Computer Engineer Stephen Forson has disclosed that political parties can secure a majority of votes for the upcoming elections if they run campaigns on social media amid COVID-19.
In an interview with Samuel Eshun on the Happy Morning show, he argued that the wake of COVID-19 has reiterated the importance of technology in our lives and as such it will be a great opportunity for political parties to utilize this new trend.
He explained, “Some political parties have come to terms with the fact that IT has come to stay. You can observe this on social media. Most of the political battles are being fought on social media. Most of the youth are on social media.
Research says that about 70% of Ghanaians who don’t have potable water and electricity at home have mobile phones. Irrespective of how many people may be in the hinterlands, people have mobile phones and Ghana has become one village now due to the internet and political parties have identified this.

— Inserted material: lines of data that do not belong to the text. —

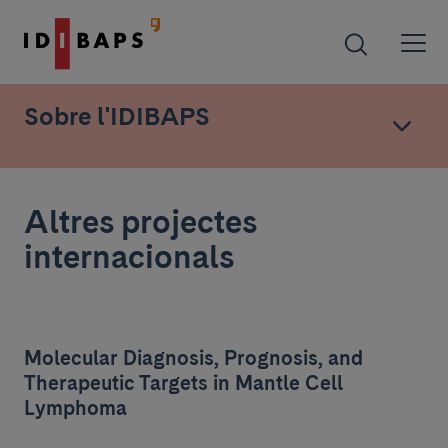
Sobre l'IDIBAPS
Altres projectes
internacionals
Molecular Diagnosis, Prognosis, and
Therapeutic Targets in Mantle Cell
Lymphoma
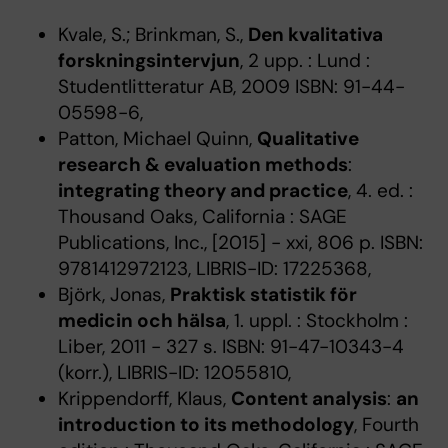
Kvale, S.; Brinkman, S.,
Den kvalitativa
forskningsintervjun
, 2 upp. : Lund :
Studentlitteratur AB, 2009 ISBN: 91-44-
05598-6,
Patton, Michael Quinn,
Qualitative
research & evaluation methods
:
integrating theory and practice
, 4. ed. :
Thousand Oaks, California : SAGE
Publications, Inc., [2015] - xxi, 806 p. ISBN:
9781412972123, LIBRIS-ID: 17225368,
Björk, Jonas,
Praktisk statistik för
medicin och hälsa
, 1. uppl. : Stockholm :
Liber, 2011 - 327 s. ISBN: 91-47-10343-4
(korr.), LIBRIS-ID: 12055810,
Krippendorff, Klaus,
Content analysis
:
an
introduction to its methodology
, Fourth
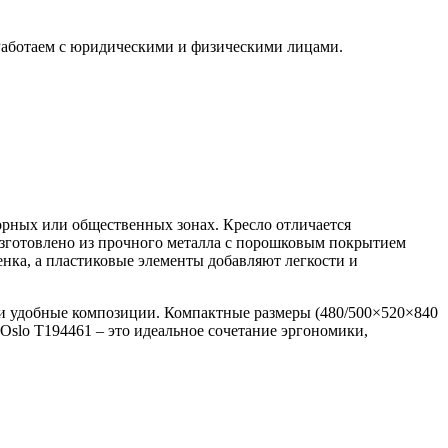
 Работаем с юридическими и физическими лицами.
орных или общественных зонах. Кресло отличается
изготовлено из прочного металла с порошковым покрытием
енка, а пластиковые элементы добавляют легкости и
е и удобные композиции. Компактные размеры (480/500×520×840
Oslo Т194461 – это идеальное сочетание эргономики,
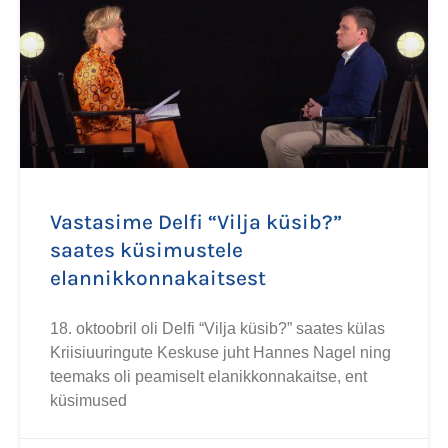
Vastasime Delfi “Vilja küsib?”
saates küsimustele
elannikkonnakaitsest
18. oktoobril oli Delfi “Vilja küsib?” saates külas
Kriisiuuringute Keskuse juht Hannes Nagel ning
teemaks oli peamiselt elanikkonnakaitse, ent
küsimused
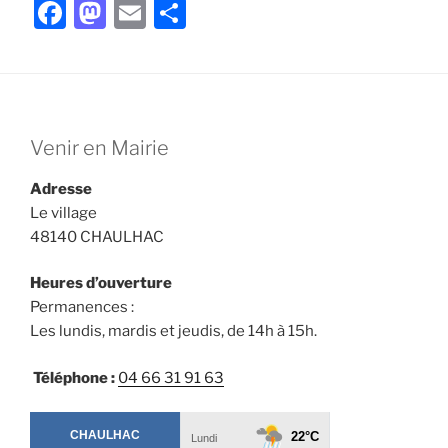
F
M
E
P
a
a
m
ar
c
st
ai
ta
e
o
l
g
b
d
er
Venir en Mairie
o
o
Adresse
o
n
Le village
k
48140 CHAULHAC
Heures d’ouverture
Permanences :
Les lundis, mardis et jeudis, de 14h à 15h.
Téléphone :
04 66 31 91 63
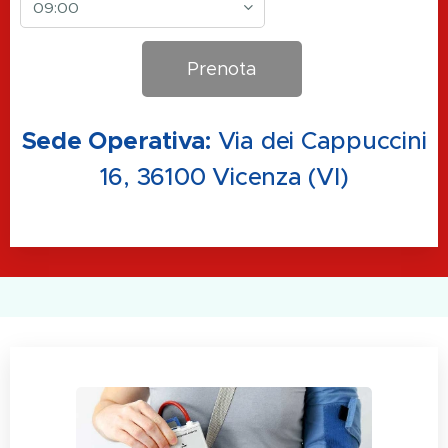
Prenota
Sede Operativa:
Via dei Cappuccini
16, 36100 Vicenza (VI)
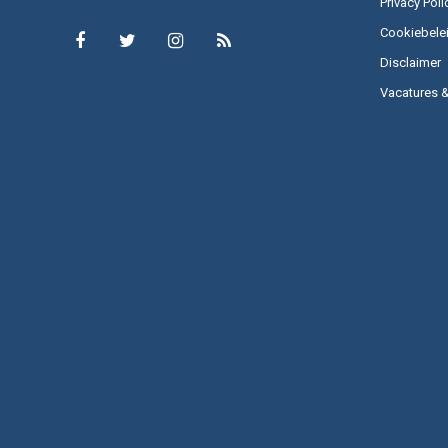
Privacy Poli
Cookiebele
Disclaimer
Vacatures 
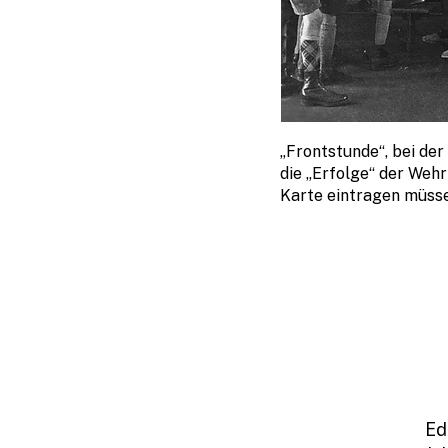
„Frontstunde“, bei der
die „Erfolge“ der Weh
Karte eintragen müsse
Ed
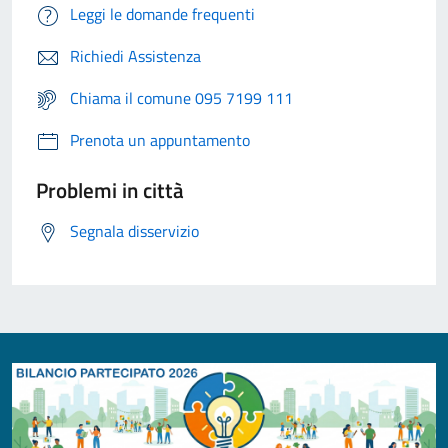
Leggi le domande frequenti
Richiedi Assistenza
Chiama il comune 095 7199 111
Prenota un appuntamento
Problemi in città
Segnala disservizio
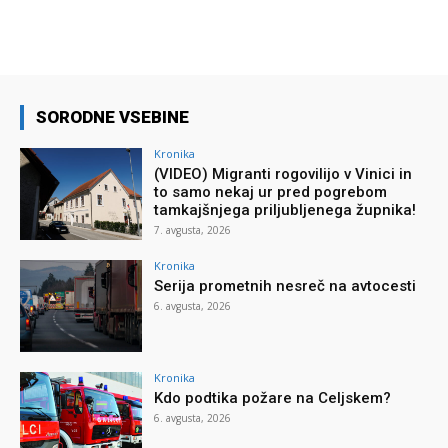
SORODNE VSEBINE
Kronika
(VIDEO) Migranti rogovilijo v Vinici in
to samo nekaj ur pred pogrebom
tamkajšnjega priljubljenega župnika!
7. avgusta, 2026
Kronika
Serija prometnih nesreč na avtocesti
6. avgusta, 2026
Kronika
Kdo podtika požare na Celjskem?
6. avgusta, 2026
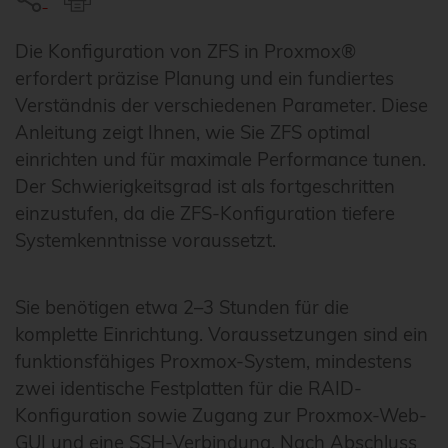
Die Konfiguration von ZFS in Proxmox®
erfordert präzise Planung und ein fundiertes
Verständnis der verschiedenen Parameter. Diese
Anleitung zeigt Ihnen, wie Sie ZFS optimal
einrichten und für maximale Performance tunen.
Der Schwierigkeitsgrad ist als fortgeschritten
einzustufen, da die ZFS-Konfiguration tiefere
Systemkenntnisse voraussetzt.
Sie benötigen etwa 2–3 Stunden für die
komplette Einrichtung. Voraussetzungen sind ein
funktionsfähiges Proxmox-System, mindestens
zwei identische Festplatten für die RAID-
Konfiguration sowie Zugang zur Proxmox-Web-
GUI und eine SSH-Verbindung. Nach Abschluss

So now if you study the discussions on social media, you will clearly see what is happening. It has become mostly politics. Everybody is talking about politics. So political parties who will understand the trends strategically and tow that line will have the majority of the votes because we have floating voters online”.
Stephen exemplified that in the case of the 2016 US elections between Donald Trump and Hilary Clinton, the power of social media was glaring when Donald Trump harnessed Twitter and Cambridge Analytics to win the elections. Through technology, Trump ran one of the cheapest campaigns ever in US history. “All he [Donald Trump] had to do was use Twitter which is free. Our political parties must get creative and they are doing that”, he added.
Globally, social media has been an important factor in election campaigns. This new trend has changed the way communication evolves around election campaigns. In the wake of the COVID-19 pandemic, it has become very important that political parties find alternative ways of contacting their audience while avoiding physical contact. While this form has made it easier for politicians to reach their audience, it has also created an increase in misinformation online.